Pinching it around my clit was mildly painful for the two seconds it stayed on, and then merely annoying as it kept slipping off. Trying to stick it inside me made absolutely no sense whatsoever as it’s entirely the wrong shape to do anything but poke me annoyingly in the vaginal walls. Trying to get it to hang off my nipple like a nipple clamp was merely hilarious (and, needless to say, a complete failure).

Hanging it around Mr C&K’s penis in various configurations produced no greater reaction than “well… that’s kind of in the way.”

Even using it as a straightforward clitoral vibrator didn’t work, because the vibrations were so weak and buzzy that I literally Did Not Feel A Fucking Thing.

Texting a fellow sex blogger friend about this (mis)adventure, I described the Multifun’s vibrations as “akin to a bee buzzing away on my clit. Not even a hive of bees. Just one.”

A Non-Exhaustive List of Other Things I Hate About This Toy

  • The sound. Good God, the sound. This thing doesn’t just buzz, it whines.
  • The buttons. They’re small, fiddly, and hard to press.
  • The ridiculously gendered marketing. The Satisfyer Multifun proudly proclaims to be “for men, women and couples” (ah yes, the three genders?) There are so many better ways to market that your product is suitable for different types of bodies. The diagrams of possible ways to use it with different genital configurations is more than enough (or would be, if any of them made an iota of sense.) And literally anything can be a toy for couples if you use it with a partner. As if this wasn’t bad enough, it comes in exactly two colours: baby blue (Multifun 1) and pastel pink (Multifun 2.) You know, conveniently colour-coded in case you don’t know which one is for you.

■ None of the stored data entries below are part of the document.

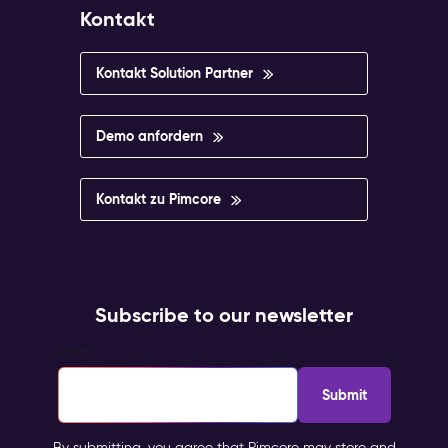
Kontakt
Kontakt Solution Partner
Demo anfordern
Kontakt zu Pimcore
Subscribe to our newsletter
Email
*
By submitting, you agree that Pimcore may store and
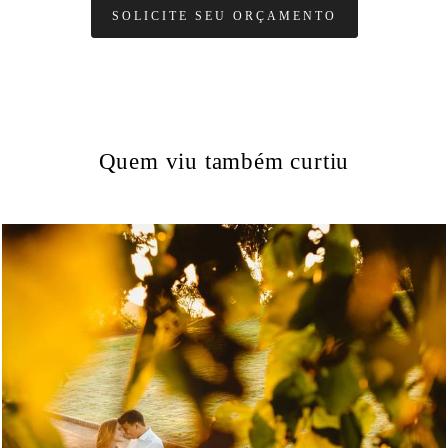
SOLICITE SEU ORÇAMENTO
Quem viu também curtiu
700
52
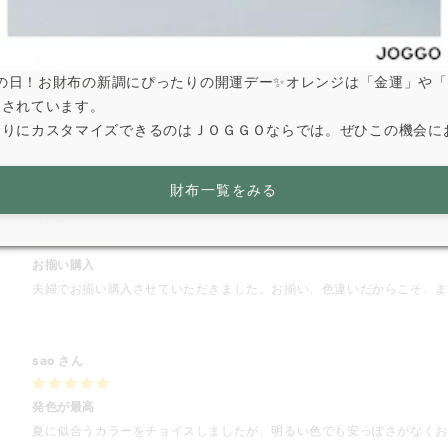
えつこ
さん
は寅の日！お財布の新調にぴったりの開運デー✨オレンジは「金運」や
とされています。
デスク用
なりにカスタマイズできるのはＪＯＧＧＯならでは。ぜひこの機会に
実は、会社のデスク用に使っています。革なので、高級感もあり夏場も
た。
財布一覧をみる
masa.h
さん
お揃い購入
夫婦でお揃い購入させていただきました。お揃い、色違いだからこそ、ま
sao
さん
発色が最高
夏に似合うカラーをチョイスしましたが、明るい色でも安っぽさがなくお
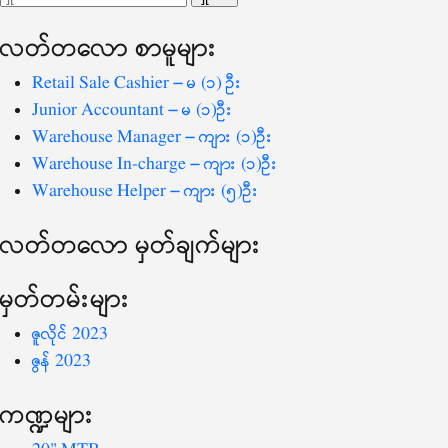
ပြ
သော
လတ်တ‌လော စာမူများ
စကားလုံး
-
Retail Sale Cashier – မ (၁) ဦး
Junior Accountant – မ (၁)ဦး
Warehouse Manager – ကျား (၁)ဦး
Warehouse In-charge – ကျား (၁)ဦး
Warehouse Helper – ကျား (၅)ဦး
လတ်တ‌လော မှတ်ချက်များ
မှတ်တမ်းများ
ဇူလိုင် 2023
ဇွန် 2023
ကဏ္ဍများ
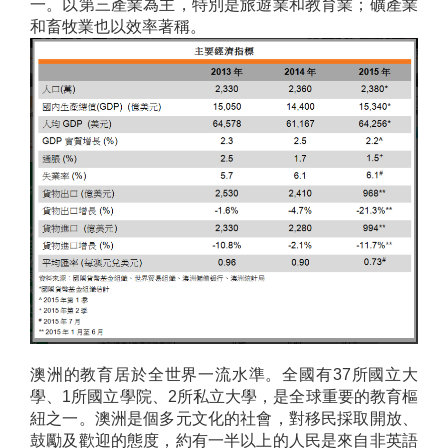
一。以第三產業為主，特別是旅遊業和教育業；礦產業
和畜牧業也以效率著稱。
澳洲的教育居於全世界一流水準。全國有37所國立大
學、1所國立學院、2所私立大學，是全球重要的教育樞
紐之一。澳洲是個多元文化的社會，對移民採取開放、
鼓勵及歡迎的態度，約有一半以上的人民是來自非英語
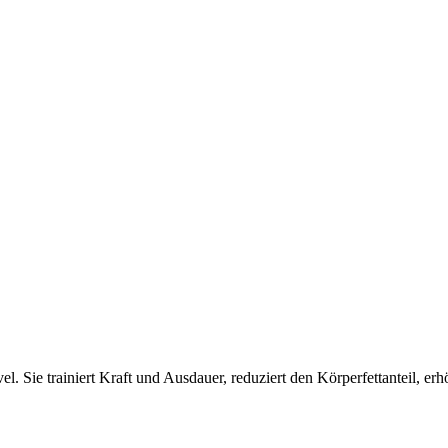
el. Sie trainiert Kraft und Ausdauer, reduziert den Körperfettanteil, e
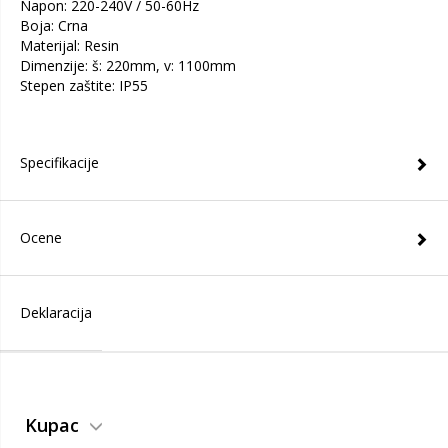
Napon: 220-240V / 50-60Hz
Boja: Crna
Materijal: Resin
Dimenzije: š: 220mm, v: 1100mm
Stepen zaštite: IP55
Specifikacije
Ocene
Deklaracija
Kupac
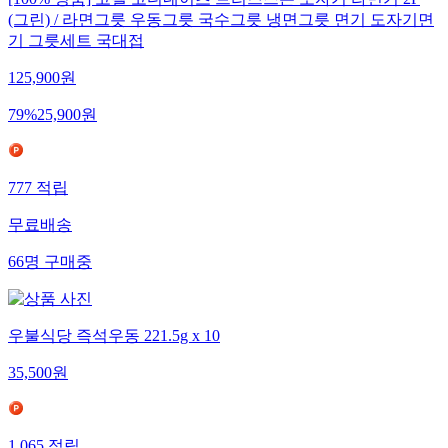
[100% 정품] 코렐 코디네이츠 브리즈스톤 도자기 라면기 2P
(그린) / 라면그릇 우동그릇 국수그릇 냉면그릇 면기 도자기면
기 그릇세트 국대접
125,900
원
79
%
25,900
원
777
적립
무료배송
66
명
구매중
우불식당 즉석우동 221.5g x 10
35,500
원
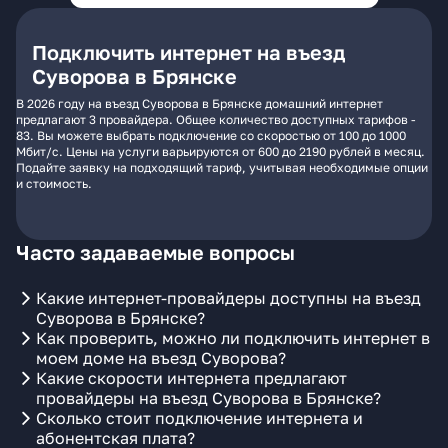
Подключить интернет на въезд
Суворова в Брянске
В 2026 году на въезд Суворова в Брянске домашний интернет
предлагают 3 провайдера. Общее количество доступных тарифов -
83. Вы можете выбрать подключение со скоростью от 100 до 1000
Мбит/с. Цены на услуги варьируются от 600 до 2190 рублей в месяц.
Подайте заявку на подходящий тариф, учитывая необходимые опции
и стоимость.
Часто задаваемые вопросы
Какие интернет-провайдеры доступны на въезд
Суворова в Брянске?
Как проверить, можно ли подключить интернет в
моем доме на въезд Суворова?
Какие скорости интернета предлагают
провайдеры на въезд Суворова в Брянске?
Сколько стоит подключение интернета и
абонентская плата?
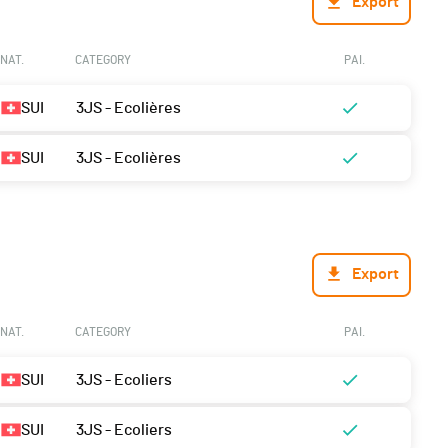
Export
NAT.
CATEGORY
PAI.
SUI
3JS - Ecolières
SUI
3JS - Ecolières
Export
NAT.
CATEGORY
PAI.
SUI
3JS - Ecoliers
SUI
3JS - Ecoliers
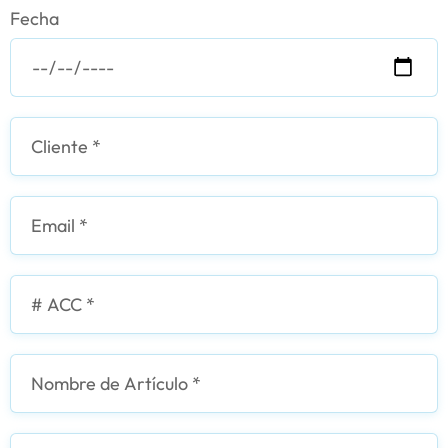
Fecha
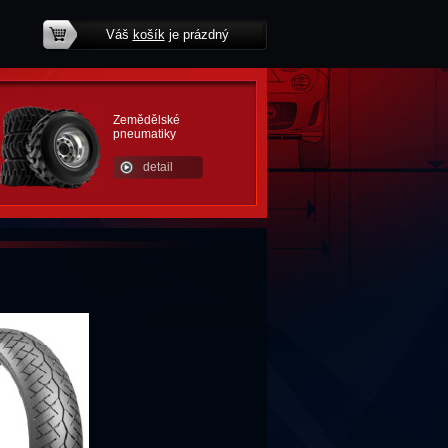
Váš
košík
je prázdný
potřebujete poradit?
Zemědělské
pneumatiky
detail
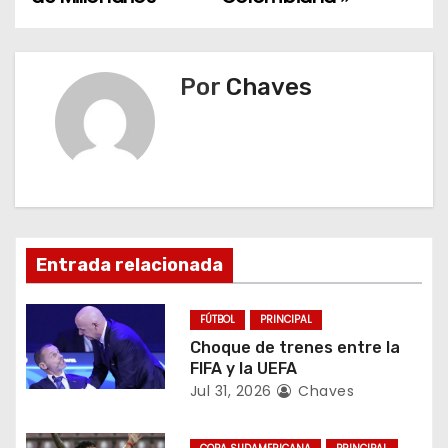
a
v
Por
Chaves
e
g
a
c
i
Entrada relacionada
ó
FÚTBOL
PRINCIPAL
n
Choque de trenes entre la
FIFA y la UEFA
d
Jul 31, 2026
Chaves
e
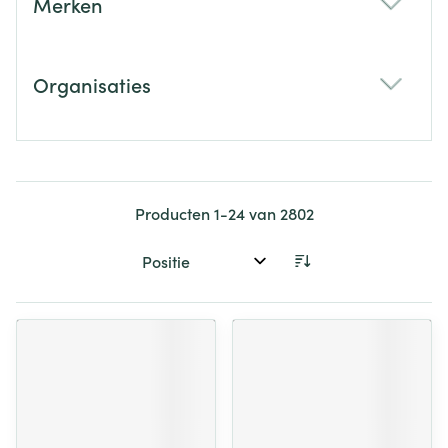
Merken
filter
Organisaties
filter
Producten
1
-
24
van
2802
Sorteer op:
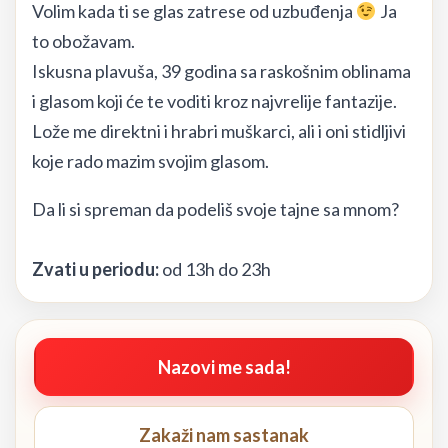
Volim kada ti se glas zatrese od uzbuđenja
Ja
to obožavam.
Iskusna plavuša, 39 godina sa raskošnim oblinama
i glasom koji će te voditi kroz najvrelije fantazije.
Lože me direktni i hrabri muškarci, ali i oni stidljivi
koje rado mazim svojim glasom.
Da li si spreman da podeliš svoje tajne sa mnom?
Zvati u periodu:
od 13h do 23h
Nazovi me sada!
Zakaži nam sastanak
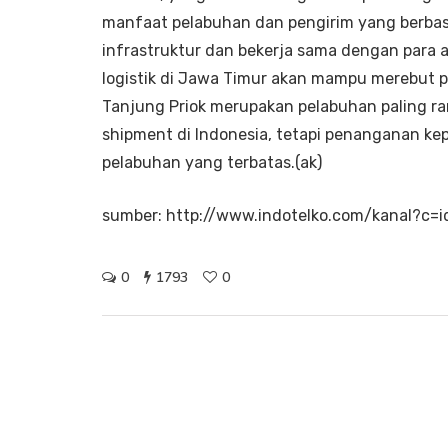
manfaat pelabuhan dan pengirim yang berb
infrastruktur dan bekerja sama dengan para 
logistik di Jawa Timur akan mampu merebut pa
Tanjung Priok merupakan pelabuhan paling ra
shipment di Indonesia, tetapi penanganan k
pelabuhan yang terbatas.(ak)
sumber: http://www.indotelko.com/kanal?c=i
0
1793
0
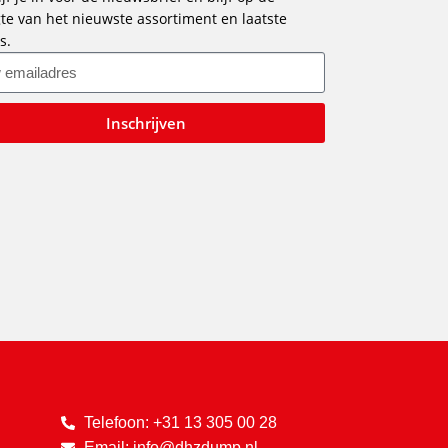
te van het nieuwste assortiment en laatste
s.
Inschrijven
Telefoon: +31 13 305 00 28
Email: info@dhzdump.nl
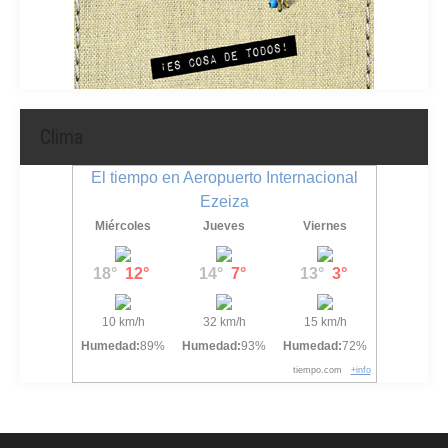
Clima
El tiempo en Aeropuerto Internacional
Ezeiza
Miércoles
Jueves
Viernes
18°
12°
14°
7°
13°
3°
10 km/h
32 km/h
15 km/h
Humedad:
89%
Humedad:
93%
Humedad:
72%
tiempo.com
+info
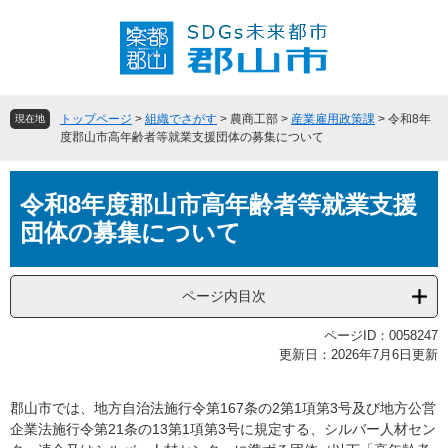
ペ
メ
ー
ニ
ジ
ュ
の
ー
先
を
頭
飛
トップページ
>
組織でさがす
>
農商工部
>
産業雇用政策課
>
令和8年
現在地
で
ば
度郡山市高年齢者等就業支援団体の募集について
す
し
。
て
本
本
令和8年度郡山市高年齢者等就業支援
文
文
団体の募集について
へ
ページ内目次
ページID：0058247
更新日：2026年7月6日更新
郡山市では、地方自治法施行令第167条の2第1項第3号及び地方公営
企業法施行令第21条の13第1項第3号に規定する、シルバー人材セン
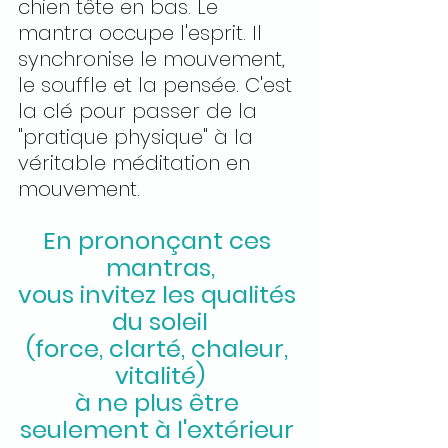
chien tête en bas. Le 
mantra occupe l'esprit. Il 
synchronise le mouvement, 
le souffle et la pensée. C'est 
la clé pour passer de la 
"pratique physique" à la 
véritable méditation en 
mouvement.
En prononçant ces 
mantras,
vous invitez les qualités 
du soleil
(force, clarté, chaleur, 
vitalité)
à ne plus être 
seulement à l'extérieur 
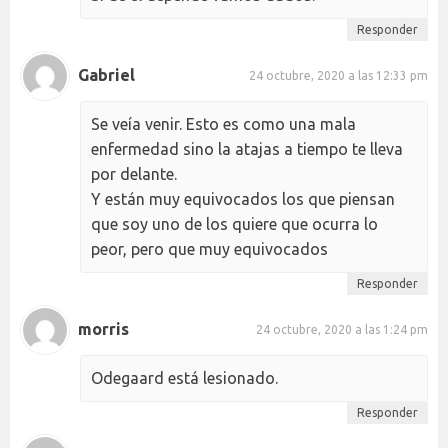
Responder
Gabriel
24 octubre, 2020 a las 12:33 pm
Se veía venir. Esto es como una mala
enfermedad sino la atajas a tiempo te lleva
por delante.
Y están muy equivocados los que piensan
que soy uno de los quiere que ocurra lo
peor, pero que muy equivocados
Responder
morris
24 octubre, 2020 a las 1:24 pm
Odegaard está lesionado.
Responder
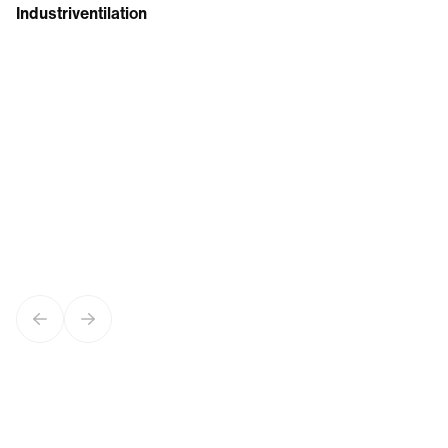
Industriventilation
Previous slide
Next slide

Satisfyer Multifun Review: Not Satisfying, Zero Fun, Thanks I Hate It

I hate this toy. I hate it with a burning passion that surprises me. I have never hated a sex toy this much. No, not even the stupid vibrating jelly cockrings like the ones you get out of pub toilet vending machines (is that still a thing or am I showing my age there?) At least we knew those were going to be terrible, and at least they didn’t have a nearly $50 price tag).

I implore you, do not buy this toy. Your genitals deserve better. For powerful clitoral stimulation, get the We-Vibe Tango X. For a decent vibrating cock ring, get the Hot Octopuss Atom. For a great toy to wear during penetrative sex, get the We-Vibe Sync or Chorus. And for your nipples, even a fucking vibrating bra is a better pick than this nonsense.

Satisfyer: what the fuck is this? Please do better. And for the love of God, please test your products on actual human genitals before you mass produce them.

Thank you to Satisfyer for sending me this product to review. Affiliate links appear within this post.